The complaints in Noval, Gorodistian , and Voutsas , are attached to the declaration of Richard Levitt, submitted in connection with this motion. See Levitt Decl., ECF Nos. 320-1 (the "Noval Complaint"), 320-2 (the "Gorodistian Complaint"), 320-3 (the "Voutsas Complaint").
Meanwhile, as confirmed by the government's sealed representations, see infra , the FBI in Los Angeles in conjunction with the U.S. Attorney's Office for the Central District of California opened an investigation of Rechnitz pertaining to several possibly fraudulent business transactions undertaken by Rechnitz and his associates in the Log Angeles area.
Procedural History
Seabrook filed the instant motion on April 28, 2020. See New Trial Mtn.; Def. Mem., ECF No. 319. The government filed its opposition papers on May 11, 2020. See Gov't Opp. Mem., ECF No. 322. On May 15, I issued an order, filed under seal and viewable only by the government to avoid interference with any ongoing investigation of Rechnitz, ordering the government to make an informed representation whether, through the investigation or otherwise, the government had learned of misconduct by Rechnitz in November 2018 or earlier (during the period of his testimony at Seabrook's trial and three months after). The government responded on May 20, representing that no criminal conduct by Rechnitz in or before November 2018 had been uncovered or was known. I ordered the government to provide a further update to the Court if it learned of additional relevant information. See Order Regulating Proceedings, ECF No. 324. Seabrook's motion for a new trial became fully briefed as of May 18, see Def. Reply Mem., ECF No. 323, and oral argument was heard on June 11, at which time the government represented that no new facts have emerged in the California investigation.
Discussion
Federal Rule of Criminal Procedure 33 provides that a court "may vacate any judgment and grant a new trial if the interest of justice so requires." Fed. R. Crim. P. 33(a). A motion for a new trial "based on newly discovered evidence is ‘not favored,’ " and accordingly a court " ‘must exercise great caution’ " and may grant the motion " ‘only in the most extraordinary circumstances. ’ " United States v. Diaz , 176 F.3d 52, 106 (2d Cir. 1999) (quoting United States v. Spencer , 4 F.3d 115, 118 (2d Cir. 1993) ).
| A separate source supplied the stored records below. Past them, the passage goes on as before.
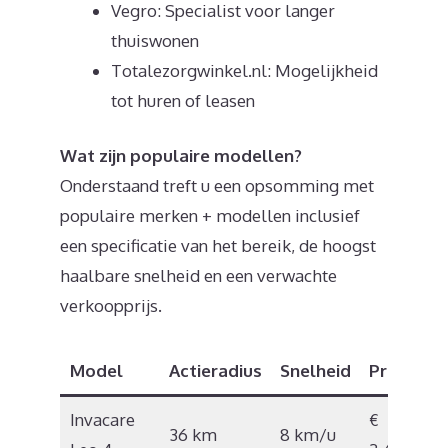
Vegro: Specialist voor langer
thuiswonen
Totalezorgwinkel.nl: Mogelijkheid
tot huren of leasen
Wat zijn populaire modellen?
Onderstaand treft u een opsomming met
populaire merken + modellen inclusief
een specificatie van het bereik, de hoogst
haalbare snelheid en een verwachte
verkoopprijs.
Model
Actieradius
Snelheid
Prijs
Invacare
€
36 km
8 km/u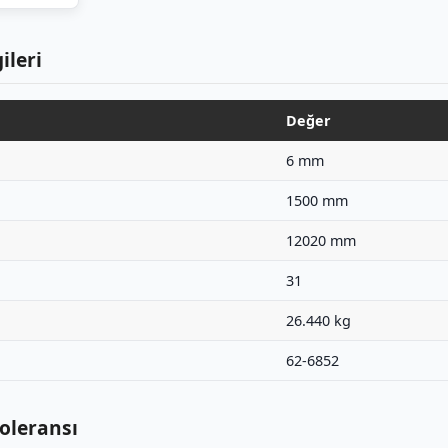
ileri
Değer
6 mm
1500 mm
12020 mm
31
26.440 kg
62-6852
Toleransı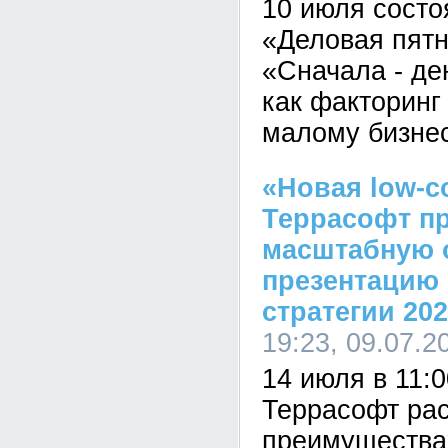
10 июля состо
«Деловая пятн
«Сначала - ден
как факторинг
малому бизне
«Новая low-c
Террасофт пр
масштабную 
презентацию
стратегии 202
19:23, 09.07.2
14 июля в 11:
Террасофт рас
преимущества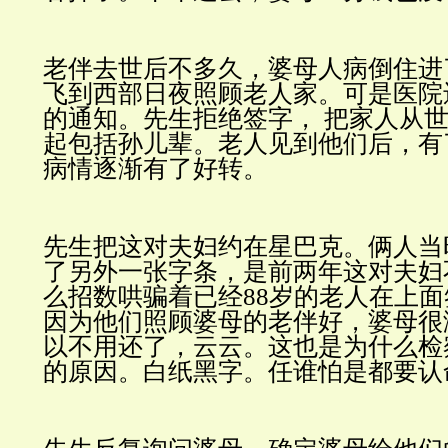
老伴去世后不多久，婆母人病倒住进
飞到西部日夜照顾老人家。可是医院
的通知。先生拒绝签字，
把家人从
起包括孙儿辈。老人见到他们后，有
病情逐渐有了好转。
先生把这对夫妇约在星巴克。俩人当
了另外一张字条，是前两年这对夫妇
么招数哄骗着已经
88
岁的老人在上面
因为他们照顾婆母的老伴好，婆母很
以不用还了，云云。这也是为什么检
的原因。白纸黑字。任谁怕是都要认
When "newly discovered evidence indicates that perjured testimony was given at trial, the effect of such evidence on the verdict depends on whether the prosecution was aware of that perjury." Id. If the prosecution "knew or should have known" of the perjury, the court must grant a new trial if it finds "that new evidence might alter the verdict of the jury." Id. (quotation marks omitted). On the other hand, if the prosecution was "unaware of the perjury, a new trial is warranted if the court is left with a firm belief that but for the perjured testimony, the defendant would most likely not have been convicted." Id. (quotation marks omitted).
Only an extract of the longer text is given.